New subject: [Pharo-users] Hapax/CodeFu changes and example script

17 Jan 2013


      Hi guys,
For those working in information retrieval, for example for doing td-idf 
ranking, you can find adapted packages: "Hapax" and "CodeFu" in the 
BioSmalltalk repository http://ss3.gemstone.com/ss/BioSmalltalk.html . I 
have translated some VW specific code to Pharo 1.4 (under Windows 
requires the ProcessWrapper package) and adapted some Hapax methods to 
work with corpus in different languages.
This is an example script for a corpus in Spanish:
| corpus tdm documents |
corpus := HXSpanishCorpus new.
documents := 'el río Danubio pasa por Viena, su color es azul
el caudal de un río asciende en Invierno
el río Rhin y el río Danubio tienen mucho caudal
si un río es navegable, es porque tiene mucho caudal'.

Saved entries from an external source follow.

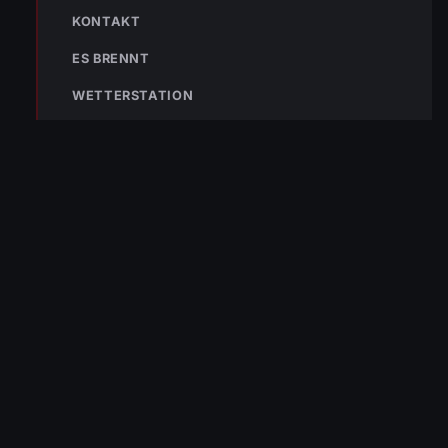
122
KONTAKT
Im Notfall sofort
wählen
ES BRENNT
Nicht ins Gerätehaus –
WETTERSTATION
immer die 122 anrufen.
FEUERWEHR
133
144
140
POLIZEI
RETTUNG
BERGRETTUNG
VERPASSE KEINEN EINSATZ MEHR.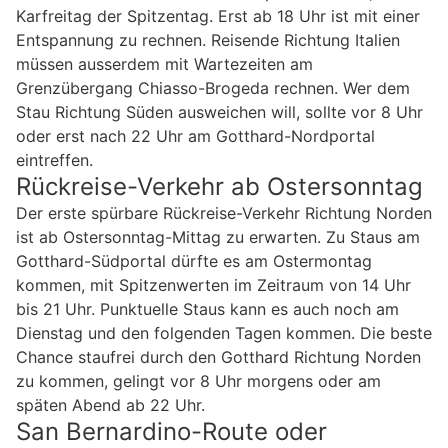
Karfreitag der Spitzentag. Erst ab 18 Uhr ist mit einer
Entspannung zu rechnen. Reisende Richtung Italien
müssen ausserdem mit Wartezeiten am
Grenzübergang Chiasso-Brogeda rechnen. Wer dem
Stau Richtung Süden ausweichen will, sollte vor 8 Uhr
oder erst nach 22 Uhr am Gotthard-Nordportal
eintreffen.
Rückreise-Verkehr ab Ostersonntag
Der erste spürbare Rückreise-Verkehr Richtung Norden
ist ab Ostersonntag-Mittag zu erwarten. Zu Staus am
Gotthard-Südportal dürfte es am Ostermontag
kommen, mit Spitzenwerten im Zeitraum von 14 Uhr
bis 21 Uhr. Punktuelle Staus kann es auch noch am
Dienstag und den folgenden Tagen kommen. Die beste
Chance staufrei durch den Gotthard Richtung Norden
zu kommen, gelingt vor 8 Uhr morgens oder am
späten Abend ab 22 Uhr.
San Bernardino-Route oder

documents lines doWithIndex: [: doc : index |
    corpus
    	addDocument: index asString
    	with: (Terms new
    		addString: doc
    		using: CamelcaseScanner;
    		yourself)].
corpus removeStopwords.
corpus stemAll.
tdm := TermDocumentMatrix on: corpus.
Feel free to integrate to any repository. If you want to add a language 
just see methods with selectors including "spanish".
Cheers,
Hernán